Avec des lunettes de soleil polarisées, le système fonctionne toujours. Même chose de nuit, les caméras étant infra-rouges, capables d’analyser le regard en toute circonstance. Je ne suis pas certain que le suivi se fasse au niveau des yeux, mais plutôt au niveau de la position de la tête, car si vous plissez le regard, tout en gardant le buste tourné vers la route, le système semble vous laisser tranquille (je n’ai pas essayé de fermer les yeux...).
Autre usage pratique au volant, celui de pouvoir boire et éventuellement grignoter un peu. Bonne nouvelle, ce sera possible… à condition de regarder la route ! Pas toujours facile avec une bouteille devant les yeux, mais ça marche !
En fait, du moment que votre regard est tourné vers l’avant et que vous ne masquez pas la caméra située au niveau du volant, le reste importe peu. Cela reste donc de la conduite autonome de niveau 2, où le conducteur est censé pouvoir reprendre les commandes à tout instant.
Doubler, pour quoi faire ?
Après plusieurs centaines de kilomètres à utiliser le système, il m’a manqué un fonction clef pourtant déjà présente aux USA : la possibilité de doubler automatiquement.
En pratique, le Blue Cruise est si confortable qu’on a même tendance à ne pas vouloir se rabattre trop vite. Rouler au milieu ou sur la voie de gauche étant évidemment proscrit, cela oblige à reprendre souvent les commandes en cas de fort trafic.
Ford nous a confirmé que le changent de voie automatique était légal en Europe et allait arriver prochainement. Car oui, il demande encore une certification, que le constructeur ne voulait pas attendre. L’Europe a beaucoup d’atouts, mais la régulation devient difficile à gérer dans un marché où la technologie évolue plus vite que la capacité du régulateur à arbitrer dans des délais raisonnables.
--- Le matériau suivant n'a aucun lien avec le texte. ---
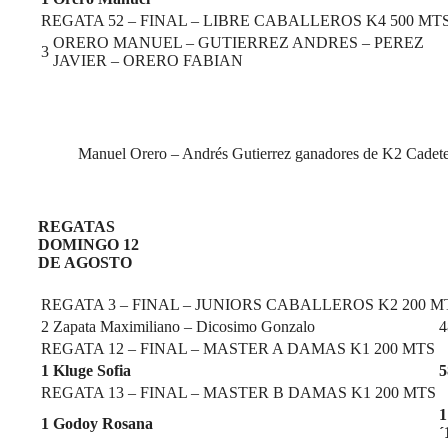
REGATA 52 – FINAL – LIBRE CABALLEROS K4 500 MT
ORERO MANUEL – GUTIERREZ ANDRES – PEREZ
3
JAVIER – ORERO FABIAN
Manuel Orero – Andrés Gutierrez ganadores de K2 Cadete
REGATAS
DOMINGO 12
DE AGOSTO
REGATA 3 – FINAL – JUNIORS CABALLEROS K2 200 M
2
Zapata Maximiliano – Dicosimo Gonzalo
4
REGATA 12 – FINAL – MASTER A DAMAS K1 200 MTS
1
Kluge Sofia
5
REGATA 13 – FINAL – MASTER B DAMAS K1 200 MTS
1
1
Godoy Rosana
´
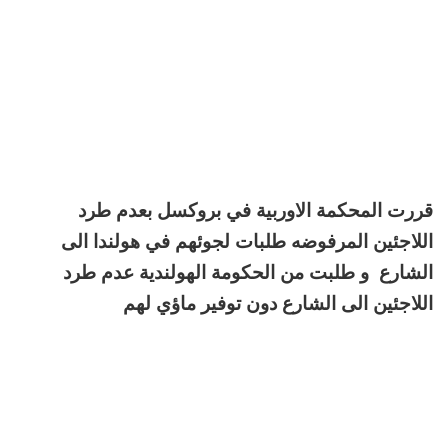
قررت المحكمة الاوربية في بروكسل بعدم طرد
اللاجئين المرفوضه طلبات لجوئهم في هولندا الى
الشارع و طلبت من الحكومة الهولندية عدم طرد
اللاجئين الى الشارع دون توفير ماؤي لهم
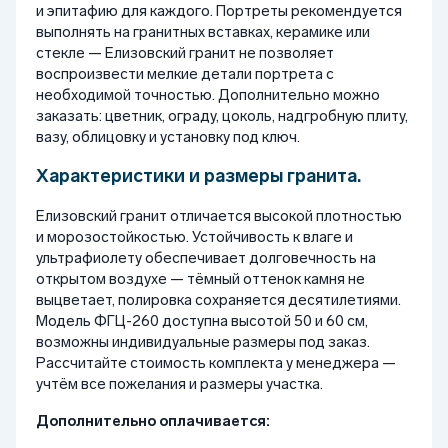
и эпитафию для каждого. Портреты рекомендуется
выполнять на гранитных вставках, керамике или
стекле — Елизовский гранит не позволяет
воспроизвести мелкие детали портрета с
необходимой точностью. Дополнительно можно
заказать: цветник, ограду, цоколь, надгробную плиту,
вазу, облицовку и установку под ключ.
Характеристики и размеры гранита.
Елизовский гранит отличается высокой плотностью
и морозостойкостью. Устойчивость к влаге и
ультрафиолету обеспечивает долговечность на
открытом воздухе — тёмный оттенок камня не
выцветает, полировка сохраняется десятилетиями.
Модель ФГЦ-260 доступна высотой 50 и 60 см,
возможны индивидуальные размеры под заказ.
Рассчитайте стоимость комплекта у менеджера —
учтём все пожелания и размеры участка.
Дополнительно оплачивается:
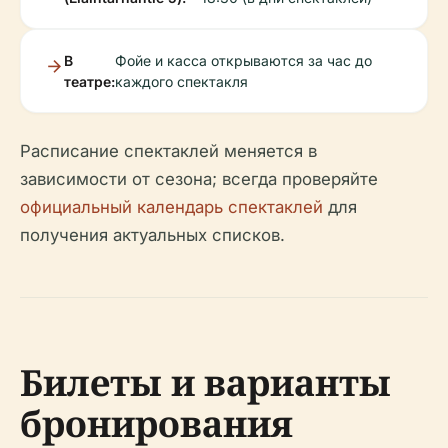
В
Фойе и касса открываются за час до
театре:
каждого спектакля
Расписание спектаклей меняется в
зависимости от сезона; всегда проверяйте
официальный календарь спектаклей
для
получения актуальных списков.
Билеты и варианты
бронирования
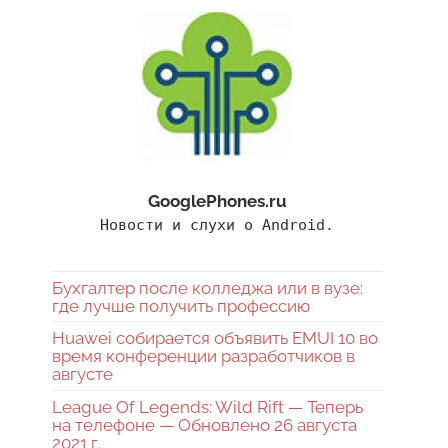
GooglePhones.ru
Новости и слухи о Android.
Бухгалтер после колледжа или в вузе:
где лучше получить профессию
Huawei собирается объявить EMUI 10 во
время конференции разработчиков в
августе
League Of Legends: Wild Rift — Теперь
на телефоне — Обновлено 26 августа
2021 г.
Enfin, la voiture ne s’arrêtera pas aux péages et ne prendra aucune initiative spécifique, notamment si vous devez prendre une sortie -alors que certains constructeurs allemands le font déjà. Seul un arrêt d’urgence sera pris en charge, la voiture va progressivement freiner et s’arrêter si le conducteur ne répond plus.
C’est payant !
A l’image du FSD de Tesla, Ford a choisi de rendre le Blue Cruise payant, ce qui risque de dissuader bon nombre de clients.
Après 90 jours gratuits, le coût mensuel est élevé (24,99€/mois) ou via un paiement annuel de 280€, soit une réduction assez modeste sur 12 mois. On aurait pu imaginer 199€ par exemple…
Il sera aussi possible d’acheter la fonctionnalité de façon définitive dès cet été pour un tarif encore inconnu mais certainement autour de 2000 ou 3000€, comme chez Elon Musk.
Pour le moment, on peut donc imaginer ne l’activer que pendant l’été ou les très longs trajets ponctuels, mais pas au delà.
Bilan : vivement la suite !
Après plus de 1500Km avec le Blue Cruise, nul doute que la fonctionnalité compense ici à merveille l’absence de volant capacitif.
De façon plus générale, on prend vite l’habitude de ne plus avoir la main sur le manche, même si l’intérêt est encore limité sans changement de file et avec une attention constante sur la route.
A comparer avec les systèmes de BMW, Volkswagen ou de Mercedes, qui gèrent le changement de voie et qui intègrent le volant capacitif, la valeur ajoutée du Blue Cruise se limite à pouvoir utiliser ses deux mains ponctuellement (pour manger, boire ou autre), ce qui reste assez modeste, surtout vu le tarif.
Le Blue Cruise donne aussi le sentiment de n’avoir pris que l’apéro de la véritable conduite autonome sur autoroute : on sent bien que les voitures modernes ont tout à fait la capacité de gérer la conduite à 100% et que la législation traîne des pieds à l’autoriser.
Ne plus conduire du tout sur autoroute semblait à portée de main il y a quelques années encore, mais la législation semble nous rappeler que la transition se fera par paliers successifs, et prendra sûrement encore des années, voire peut-être une décennie complète.